Yellowstone park releases report on grizzly attack
Officials at Yellowstone National Park on Tuesday released a report on the July 6 mauling by a grizzly that killed Brian Matayoshi, 57, of Torrance. The attack, which authorities described as a "one in 3 million" occurrence, was the first fatal mauling of a park visitor in 25 years.
The investigative record includes audio of the 911 calls that other hikers made seeking help. In one instance, a trauma surgeon who was part of a group of six hikers reported hearing Marylyn Matayoshi calling for help and asked if he should assist.
The report added few details to what was already known about the incident, which occurred when Matayoshi and his wife, Marylyn, were hiking on the Wapiti Lake trail. The couple had earlier joined others watching a female grizzly and two cubs.
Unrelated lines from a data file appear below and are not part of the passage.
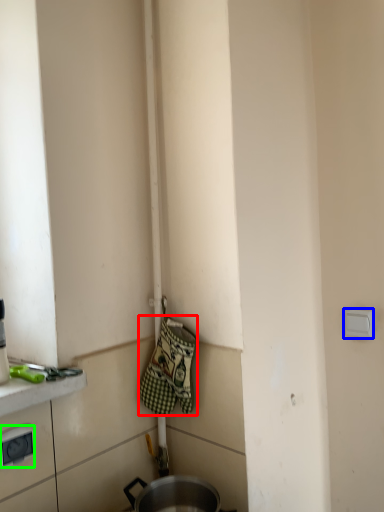 Question: Considering the real-world distances, which object is closest to blanket (highlighted by a red box)? electric outlet (highlighted by a blue box) or electric outlet (highlighted by a green box).

Choices:
 (A) electric outlet
 (B) electric outlet

Answer: (B) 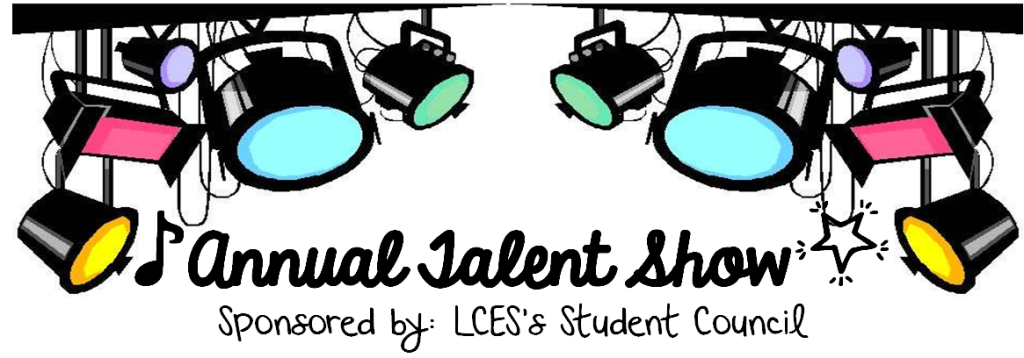 The height and width of the screenshot is (358, 1024). Find the location of `green light`. green light is located at coordinates (434, 100). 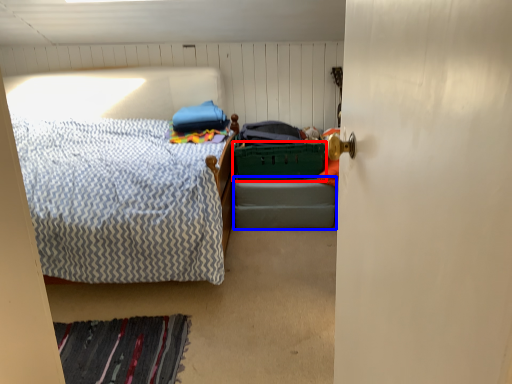 Question: Which object is further to the camera taking this photo, laundry basket (highlighted by a red box) or bed frame (highlighted by a blue box)?

Choices:
 (A) laundry basket
 (B) bed frame

Answer: (B) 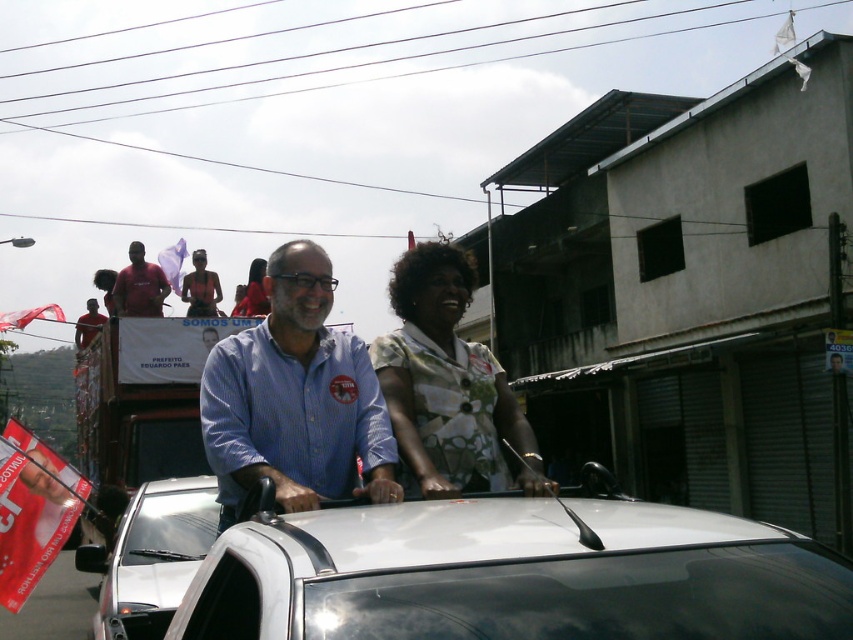 You are a photographer trying to capture a wide shot of the event. You need to include both the white glossy car at center and the silver metallic car at center in your frame. Given that your camera has a fixed focal length, which car should you position closer to the edge of the frame to avoid cropping either vehicle?

You should position the white glossy car at center closer to the edge of the frame because it is wider than the silver metallic car at center, requiring more space in the frame to avoid cropping.

You are a photographer trying to capture a photo of the event. You notice the floral fabric blouse at center and the matte black shirt at center. Which one is closer to the camera?

The floral fabric blouse at center is positioned under the matte black shirt at center, so the matte black shirt at center is closer to the camera.

You are a photographer at the event and want to take a photo of the two people at the center. The camera you are using has a focus range that can only capture objects up to 1.5 meters tall. Which of the two, the floral fabric blouse at center or the matte black shirt at center, will be in focus if you aim the camera at their chests?

The floral fabric blouse at center is shorter than the matte black shirt at center. Since the camera can only focus on objects up to 1.5 meters tall, the floral fabric blouse at center will be in focus while the matte black shirt at center may be out of focus if it exceeds the height limit. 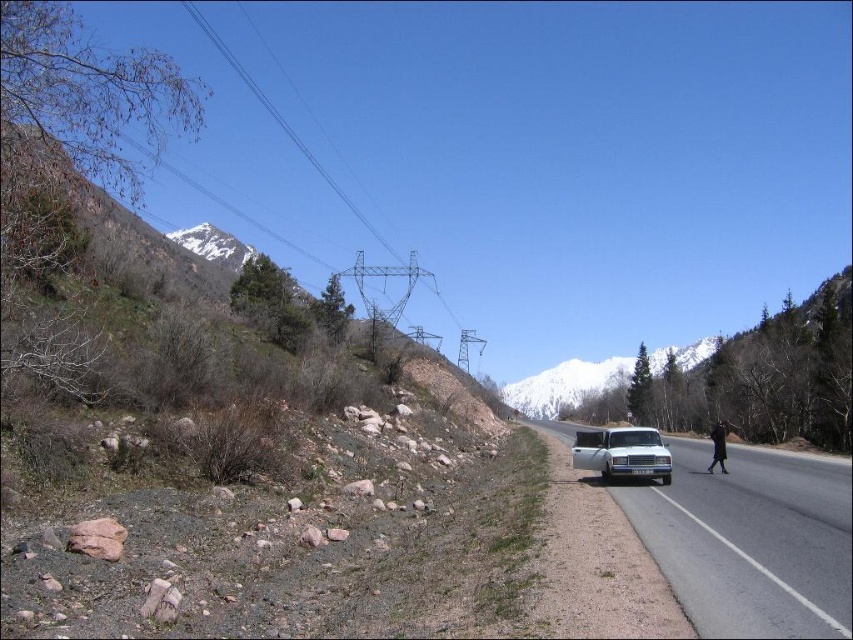 Who is higher up, white glossy car at center or white glossy sedan at center?

white glossy sedan at center

Is white glossy car at center above white glossy sedan at center?

No.

Is point (706, 605) positioned in front of point (604, 456)?

That is True.

The height and width of the screenshot is (640, 853). In order to click on white glossy car at center in this screenshot , I will do `click(749, 541)`.

Does point (447, 500) come farther from viewer compared to point (602, 444)?

Yes, point (447, 500) is behind point (602, 444).

Is rustic brown dirt at upper left thinner than white glossy sedan at center?

In fact, rustic brown dirt at upper left might be wider than white glossy sedan at center.

Image resolution: width=853 pixels, height=640 pixels. Describe the element at coordinates (231, 460) in the screenshot. I see `rustic brown dirt at upper left` at that location.

This screenshot has height=640, width=853. What are the coordinates of `rustic brown dirt at upper left` in the screenshot? It's located at (231, 460).

I want to click on white glossy sedan at center, so click(622, 452).

Does white glossy sedan at center have a greater width compared to metallic wire at upper center?

Incorrect, white glossy sedan at center's width does not surpass metallic wire at upper center's.

I want to click on white glossy sedan at center, so click(x=622, y=452). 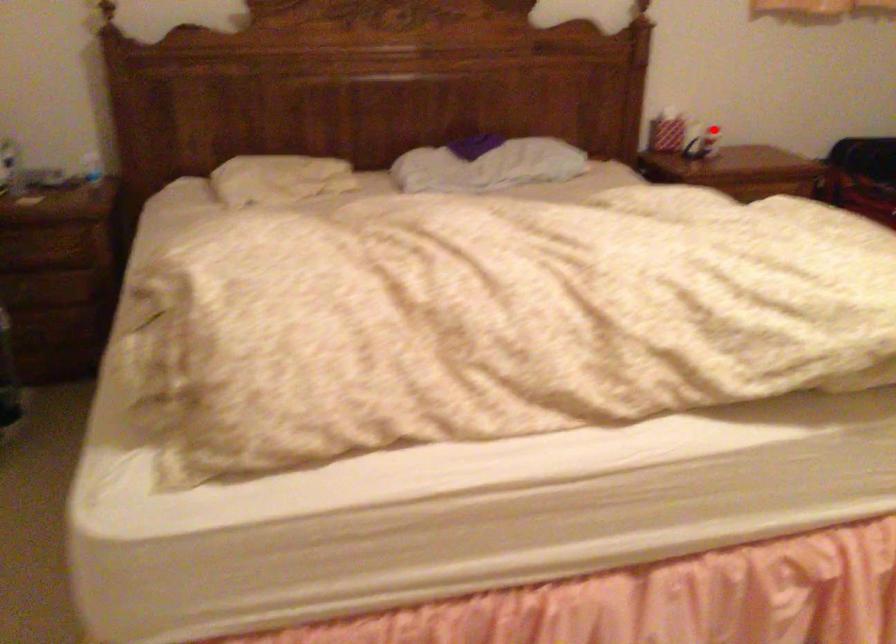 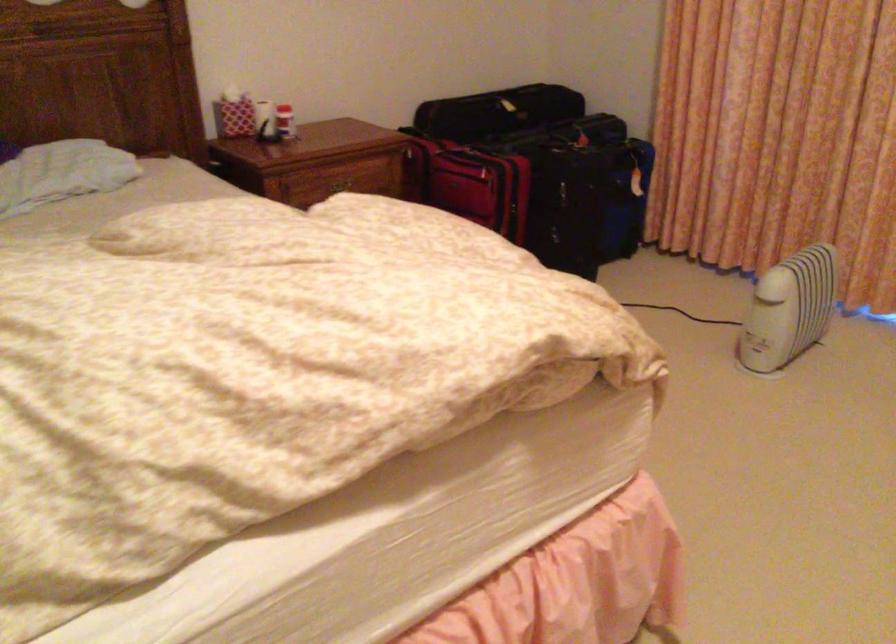 Question: A red point is marked in image1. In image2, is the corresponding 3D point closer to the camera or farther? Reply with the corresponding letter.

Choices:
 (A) The corresponding 3D point is closer.
 (B) The corresponding 3D point is farther.

Answer: (A) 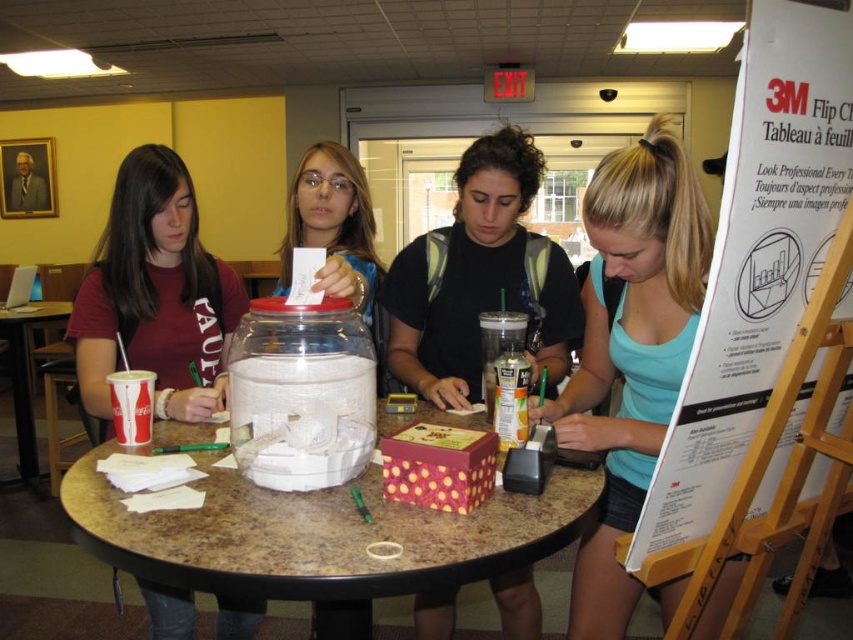 Question: Does light blue tank top at center have a greater width compared to matte red shirt at left?

Choices:
 (A) no
 (B) yes

Answer: (A)

Question: Does white paperboard at right appear on the right side of marble-patterned table at center?

Choices:
 (A) yes
 (B) no

Answer: (A)

Question: Estimate the real-world distances between objects in this image. Which object is closer to the brown wood table at lower left?

Choices:
 (A) light blue tank top at center
 (B) white paperboard at right

Answer: (A)

Question: Which object is farther from the camera taking this photo?

Choices:
 (A) white paperboard at right
 (B) brown wood table at lower left
 (C) matte red shirt at left
 (D) light blue tank top at center

Answer: (B)

Question: Does marble-patterned table at center lie behind light blue tank top at center?

Choices:
 (A) no
 (B) yes

Answer: (A)

Question: Which point is closer to the camera taking this photo?

Choices:
 (A) [x=24, y=362]
 (B) [x=584, y=557]

Answer: (B) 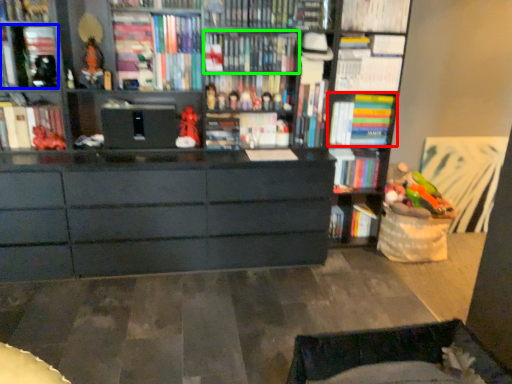 Question: Which object is the closest to the book (highlighted by a red box)? Choose among these: book (highlighted by a blue box) or book (highlighted by a green box).

Choices:
 (A) book
 (B) book

Answer: (B)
They had walked away from the bears, but when the couple turned to look back, the grizzly sow was charging them, the report said. Matayoshi yelled to his wife to run, and both raced down the trail yelling, according to the report.
Running from the bear was a mistake, investigators said.
"What possibly began as an attempt by the bear to assess the Matayoshis' activities became a sustained pursuit of them as they fled running and yelling on the trail,” the investigation team report said.
Investigators reconstructing the incident estimated that even with the couple running at full speed, the grizzly sow would have been able to overtake them in less than one minute.
The sow reached Brian Matayoshi first, fatally biting and puncturing the femoral artery in his leg. The bear then approached Marylyn Matayoshi, who was on the ground behind a log. The bear picked her up by the backpack she was wearing, then dropped her to the ground, uninjured.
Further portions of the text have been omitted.